#### Data provided ####

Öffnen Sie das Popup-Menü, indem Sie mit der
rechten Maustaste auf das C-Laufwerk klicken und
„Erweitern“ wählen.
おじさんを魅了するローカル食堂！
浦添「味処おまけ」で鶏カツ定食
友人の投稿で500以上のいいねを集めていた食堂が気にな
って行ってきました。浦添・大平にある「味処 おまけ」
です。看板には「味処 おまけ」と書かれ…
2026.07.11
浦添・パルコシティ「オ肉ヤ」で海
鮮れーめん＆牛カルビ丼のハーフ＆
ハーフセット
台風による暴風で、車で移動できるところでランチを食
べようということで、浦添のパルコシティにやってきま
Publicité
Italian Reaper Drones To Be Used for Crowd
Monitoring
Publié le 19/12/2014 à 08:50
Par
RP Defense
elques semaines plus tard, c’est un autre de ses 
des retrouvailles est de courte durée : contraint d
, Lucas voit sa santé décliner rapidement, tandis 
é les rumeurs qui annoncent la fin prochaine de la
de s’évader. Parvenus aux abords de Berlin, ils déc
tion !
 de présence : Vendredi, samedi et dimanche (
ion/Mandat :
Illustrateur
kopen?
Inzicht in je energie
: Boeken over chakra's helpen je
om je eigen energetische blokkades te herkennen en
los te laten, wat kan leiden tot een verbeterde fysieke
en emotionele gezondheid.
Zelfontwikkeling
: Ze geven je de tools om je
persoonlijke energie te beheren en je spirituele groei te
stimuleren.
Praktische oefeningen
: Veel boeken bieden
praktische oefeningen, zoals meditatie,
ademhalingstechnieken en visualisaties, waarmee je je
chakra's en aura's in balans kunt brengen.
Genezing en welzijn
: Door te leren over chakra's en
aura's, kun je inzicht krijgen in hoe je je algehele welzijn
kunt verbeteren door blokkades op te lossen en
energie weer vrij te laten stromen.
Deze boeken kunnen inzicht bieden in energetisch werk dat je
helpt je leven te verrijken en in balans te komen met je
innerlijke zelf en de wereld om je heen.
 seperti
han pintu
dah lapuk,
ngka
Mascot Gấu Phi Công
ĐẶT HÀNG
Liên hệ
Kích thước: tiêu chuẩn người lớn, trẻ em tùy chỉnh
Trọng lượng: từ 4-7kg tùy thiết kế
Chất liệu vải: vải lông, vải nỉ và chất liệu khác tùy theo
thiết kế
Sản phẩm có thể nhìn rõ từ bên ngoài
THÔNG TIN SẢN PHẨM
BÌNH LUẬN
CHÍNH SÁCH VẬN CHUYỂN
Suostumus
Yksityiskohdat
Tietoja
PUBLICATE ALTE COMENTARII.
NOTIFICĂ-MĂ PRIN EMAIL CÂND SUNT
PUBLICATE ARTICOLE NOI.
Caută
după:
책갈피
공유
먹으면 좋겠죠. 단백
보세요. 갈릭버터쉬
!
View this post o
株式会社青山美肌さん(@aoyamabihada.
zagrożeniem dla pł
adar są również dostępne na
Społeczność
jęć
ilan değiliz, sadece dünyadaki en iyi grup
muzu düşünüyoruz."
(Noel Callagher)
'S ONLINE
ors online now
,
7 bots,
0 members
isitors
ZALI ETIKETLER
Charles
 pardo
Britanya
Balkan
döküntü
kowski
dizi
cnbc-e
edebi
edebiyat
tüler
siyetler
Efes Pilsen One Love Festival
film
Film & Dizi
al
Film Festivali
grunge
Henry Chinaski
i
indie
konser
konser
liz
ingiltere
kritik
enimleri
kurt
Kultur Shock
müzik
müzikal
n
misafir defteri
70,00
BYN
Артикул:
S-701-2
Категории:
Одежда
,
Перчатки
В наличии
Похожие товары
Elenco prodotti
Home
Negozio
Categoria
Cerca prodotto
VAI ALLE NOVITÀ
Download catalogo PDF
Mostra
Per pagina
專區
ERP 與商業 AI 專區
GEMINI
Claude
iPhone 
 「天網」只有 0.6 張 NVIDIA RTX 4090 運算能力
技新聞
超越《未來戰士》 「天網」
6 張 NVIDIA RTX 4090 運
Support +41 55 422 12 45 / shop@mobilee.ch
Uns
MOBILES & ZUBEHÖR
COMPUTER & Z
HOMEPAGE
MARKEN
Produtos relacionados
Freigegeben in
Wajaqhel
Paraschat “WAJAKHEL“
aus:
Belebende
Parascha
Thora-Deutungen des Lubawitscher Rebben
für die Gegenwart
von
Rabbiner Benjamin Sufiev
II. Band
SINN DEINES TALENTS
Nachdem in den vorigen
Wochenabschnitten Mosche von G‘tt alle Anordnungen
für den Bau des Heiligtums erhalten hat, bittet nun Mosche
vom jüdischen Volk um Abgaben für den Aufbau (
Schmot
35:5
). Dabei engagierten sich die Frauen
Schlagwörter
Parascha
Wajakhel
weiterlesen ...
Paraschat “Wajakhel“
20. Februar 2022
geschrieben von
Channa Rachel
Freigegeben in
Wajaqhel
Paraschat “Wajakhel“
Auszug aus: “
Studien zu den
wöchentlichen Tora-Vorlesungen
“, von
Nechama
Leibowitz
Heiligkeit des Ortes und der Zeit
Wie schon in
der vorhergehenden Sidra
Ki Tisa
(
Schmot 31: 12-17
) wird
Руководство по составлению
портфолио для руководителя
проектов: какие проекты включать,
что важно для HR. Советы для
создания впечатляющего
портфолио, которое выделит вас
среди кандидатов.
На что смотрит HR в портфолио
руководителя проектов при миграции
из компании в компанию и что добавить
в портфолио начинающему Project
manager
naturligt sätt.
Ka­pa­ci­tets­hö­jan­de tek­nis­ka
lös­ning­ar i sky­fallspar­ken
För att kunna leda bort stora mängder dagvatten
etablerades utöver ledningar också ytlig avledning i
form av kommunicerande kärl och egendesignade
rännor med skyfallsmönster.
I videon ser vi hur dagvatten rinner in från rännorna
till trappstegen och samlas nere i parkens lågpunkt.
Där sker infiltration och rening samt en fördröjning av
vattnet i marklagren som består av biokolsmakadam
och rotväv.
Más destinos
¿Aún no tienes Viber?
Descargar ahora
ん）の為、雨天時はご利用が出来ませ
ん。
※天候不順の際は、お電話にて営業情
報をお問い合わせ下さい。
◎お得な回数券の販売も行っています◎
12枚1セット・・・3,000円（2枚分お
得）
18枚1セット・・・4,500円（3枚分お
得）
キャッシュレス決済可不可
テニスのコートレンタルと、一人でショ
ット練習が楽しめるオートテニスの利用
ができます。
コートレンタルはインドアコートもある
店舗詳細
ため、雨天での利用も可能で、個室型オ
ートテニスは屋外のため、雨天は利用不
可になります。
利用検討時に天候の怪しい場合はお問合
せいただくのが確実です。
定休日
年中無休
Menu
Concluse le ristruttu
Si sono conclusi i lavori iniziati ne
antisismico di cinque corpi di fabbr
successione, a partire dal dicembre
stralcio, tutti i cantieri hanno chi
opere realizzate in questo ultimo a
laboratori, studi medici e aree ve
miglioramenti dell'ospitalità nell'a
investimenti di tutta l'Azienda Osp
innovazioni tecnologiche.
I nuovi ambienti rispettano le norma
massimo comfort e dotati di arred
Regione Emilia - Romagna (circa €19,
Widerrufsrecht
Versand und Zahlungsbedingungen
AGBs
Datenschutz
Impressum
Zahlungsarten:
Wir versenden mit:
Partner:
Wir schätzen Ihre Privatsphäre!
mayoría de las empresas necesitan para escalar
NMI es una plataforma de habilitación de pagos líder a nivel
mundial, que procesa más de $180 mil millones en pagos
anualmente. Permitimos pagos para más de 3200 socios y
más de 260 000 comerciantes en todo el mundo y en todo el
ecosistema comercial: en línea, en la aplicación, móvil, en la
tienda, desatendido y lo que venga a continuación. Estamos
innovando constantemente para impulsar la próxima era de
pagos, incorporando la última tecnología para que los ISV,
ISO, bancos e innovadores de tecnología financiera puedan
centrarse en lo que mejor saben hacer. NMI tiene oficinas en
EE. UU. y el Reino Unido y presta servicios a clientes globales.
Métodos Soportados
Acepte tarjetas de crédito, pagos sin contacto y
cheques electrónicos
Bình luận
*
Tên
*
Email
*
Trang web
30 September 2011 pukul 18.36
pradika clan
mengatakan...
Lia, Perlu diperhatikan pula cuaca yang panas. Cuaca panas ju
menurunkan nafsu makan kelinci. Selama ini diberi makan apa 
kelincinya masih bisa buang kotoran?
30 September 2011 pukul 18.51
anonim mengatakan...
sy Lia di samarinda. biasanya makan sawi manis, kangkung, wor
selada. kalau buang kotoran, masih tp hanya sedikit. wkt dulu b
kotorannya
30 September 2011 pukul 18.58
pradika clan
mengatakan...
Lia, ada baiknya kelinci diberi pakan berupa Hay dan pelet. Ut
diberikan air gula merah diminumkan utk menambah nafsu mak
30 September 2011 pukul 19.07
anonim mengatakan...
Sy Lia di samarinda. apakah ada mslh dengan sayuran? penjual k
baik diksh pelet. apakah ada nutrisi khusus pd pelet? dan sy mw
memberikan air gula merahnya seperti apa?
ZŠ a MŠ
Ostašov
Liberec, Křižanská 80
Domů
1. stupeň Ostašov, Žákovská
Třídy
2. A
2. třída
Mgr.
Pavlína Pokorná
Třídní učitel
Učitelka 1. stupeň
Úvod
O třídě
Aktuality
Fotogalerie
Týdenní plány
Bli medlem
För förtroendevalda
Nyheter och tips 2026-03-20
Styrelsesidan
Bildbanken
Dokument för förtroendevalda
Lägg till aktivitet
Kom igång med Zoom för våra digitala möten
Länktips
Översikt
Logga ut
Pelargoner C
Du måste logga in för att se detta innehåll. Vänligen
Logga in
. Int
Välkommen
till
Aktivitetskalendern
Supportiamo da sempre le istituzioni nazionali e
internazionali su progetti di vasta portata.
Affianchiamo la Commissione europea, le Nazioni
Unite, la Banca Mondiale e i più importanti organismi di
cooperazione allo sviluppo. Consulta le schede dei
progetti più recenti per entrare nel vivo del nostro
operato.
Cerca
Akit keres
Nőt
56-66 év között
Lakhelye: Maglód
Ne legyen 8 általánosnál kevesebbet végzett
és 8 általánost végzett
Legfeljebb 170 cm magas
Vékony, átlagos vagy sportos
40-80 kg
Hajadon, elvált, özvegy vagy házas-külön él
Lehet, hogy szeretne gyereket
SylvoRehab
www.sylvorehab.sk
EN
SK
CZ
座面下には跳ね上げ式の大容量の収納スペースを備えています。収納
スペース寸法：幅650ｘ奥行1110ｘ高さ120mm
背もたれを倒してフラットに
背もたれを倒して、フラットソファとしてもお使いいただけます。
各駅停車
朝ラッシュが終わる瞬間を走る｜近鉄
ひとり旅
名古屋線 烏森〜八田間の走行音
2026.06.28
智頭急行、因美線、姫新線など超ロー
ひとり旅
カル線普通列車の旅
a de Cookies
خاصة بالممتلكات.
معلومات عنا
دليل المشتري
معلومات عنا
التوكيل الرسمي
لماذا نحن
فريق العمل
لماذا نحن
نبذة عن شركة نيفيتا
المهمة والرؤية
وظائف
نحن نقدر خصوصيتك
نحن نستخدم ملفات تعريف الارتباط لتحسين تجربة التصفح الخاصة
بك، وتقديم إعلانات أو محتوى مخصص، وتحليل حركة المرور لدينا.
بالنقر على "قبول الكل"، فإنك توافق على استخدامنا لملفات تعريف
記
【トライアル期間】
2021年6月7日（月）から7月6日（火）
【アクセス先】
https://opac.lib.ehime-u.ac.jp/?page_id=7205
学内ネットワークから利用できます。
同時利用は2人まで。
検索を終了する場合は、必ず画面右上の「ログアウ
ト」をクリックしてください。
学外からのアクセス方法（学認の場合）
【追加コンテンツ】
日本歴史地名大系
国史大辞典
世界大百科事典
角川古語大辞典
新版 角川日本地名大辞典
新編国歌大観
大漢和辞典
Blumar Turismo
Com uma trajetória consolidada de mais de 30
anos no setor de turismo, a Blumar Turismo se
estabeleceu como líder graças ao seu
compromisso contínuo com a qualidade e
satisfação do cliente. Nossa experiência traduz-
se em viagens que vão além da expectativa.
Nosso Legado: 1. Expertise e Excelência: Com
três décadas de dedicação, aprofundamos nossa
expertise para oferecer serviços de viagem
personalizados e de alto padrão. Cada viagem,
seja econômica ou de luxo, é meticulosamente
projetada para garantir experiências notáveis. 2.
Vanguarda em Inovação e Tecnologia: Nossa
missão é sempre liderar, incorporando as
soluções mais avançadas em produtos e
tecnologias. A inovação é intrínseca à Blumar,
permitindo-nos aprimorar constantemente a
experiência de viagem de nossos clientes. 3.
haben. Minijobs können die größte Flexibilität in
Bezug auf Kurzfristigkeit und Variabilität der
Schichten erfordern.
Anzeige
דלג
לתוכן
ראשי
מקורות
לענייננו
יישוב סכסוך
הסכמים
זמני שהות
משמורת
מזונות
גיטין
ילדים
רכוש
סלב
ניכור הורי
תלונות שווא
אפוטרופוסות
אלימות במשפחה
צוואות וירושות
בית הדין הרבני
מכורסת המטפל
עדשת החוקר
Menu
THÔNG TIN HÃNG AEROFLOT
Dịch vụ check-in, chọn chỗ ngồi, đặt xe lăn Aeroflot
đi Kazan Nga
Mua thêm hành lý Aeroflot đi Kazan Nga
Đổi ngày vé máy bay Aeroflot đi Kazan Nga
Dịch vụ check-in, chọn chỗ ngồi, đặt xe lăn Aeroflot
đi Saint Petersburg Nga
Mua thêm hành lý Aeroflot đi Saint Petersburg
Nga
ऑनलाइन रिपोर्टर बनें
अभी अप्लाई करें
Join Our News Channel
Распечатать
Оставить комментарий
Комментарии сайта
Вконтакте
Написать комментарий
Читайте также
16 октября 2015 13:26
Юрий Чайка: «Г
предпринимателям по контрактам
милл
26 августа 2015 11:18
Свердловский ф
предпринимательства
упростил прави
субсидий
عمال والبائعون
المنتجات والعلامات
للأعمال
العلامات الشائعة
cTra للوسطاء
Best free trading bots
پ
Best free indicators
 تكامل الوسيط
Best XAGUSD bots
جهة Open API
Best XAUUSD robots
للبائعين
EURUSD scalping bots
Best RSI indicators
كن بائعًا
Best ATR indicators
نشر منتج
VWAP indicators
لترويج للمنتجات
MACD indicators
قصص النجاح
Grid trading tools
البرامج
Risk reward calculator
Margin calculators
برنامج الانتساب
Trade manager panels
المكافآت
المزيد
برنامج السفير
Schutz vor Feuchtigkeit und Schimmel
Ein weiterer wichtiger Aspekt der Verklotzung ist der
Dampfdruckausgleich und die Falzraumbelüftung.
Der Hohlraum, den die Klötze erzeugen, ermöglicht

####

What is required> Write out only those lines that fall between the one containing "Best XAUUSD robots" and the end of the entries, the first and last included, exactly as they read.

Solution to this task>
Best XAUUSD robots
للبائعين
EURUSD scalping bots
Best RSI indicators
كن بائعًا
Best ATR indicators
نشر منتج
VWAP indicators
لترويج للمنتجات
MACD indicators
قصص النجاح
Grid trading tools
البرامج
Risk reward calculator
Margin calculators
برنامج الانتساب
Trade manager panels
المكافآت
المزيد
برنامج السفير
Schutz vor Feuchtigkeit und Schimmel
Ein weiterer wichtiger Aspekt der Verklotzung ist der
Dampfdruckausgleich und die Falzraumbelüftung.
Der Hohlraum, den die Klötze erzeugen, ermöglicht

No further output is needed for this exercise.